== Recorded information ==

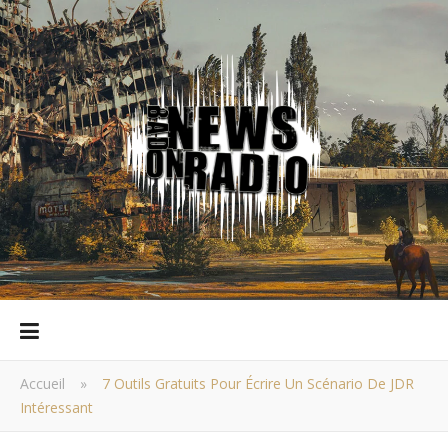
Accueil
»
7 Outils Gratuits Pour Écrire Un Scénario De JDR
Intéressant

===

▶ **Exercise aim**
The material above should be repeated word for word, with every picture omitted.

▶ **Solution below**
Accueil
»
7 Outils Gratuits Pour Écrire Un Scénario De JDR
Intéressant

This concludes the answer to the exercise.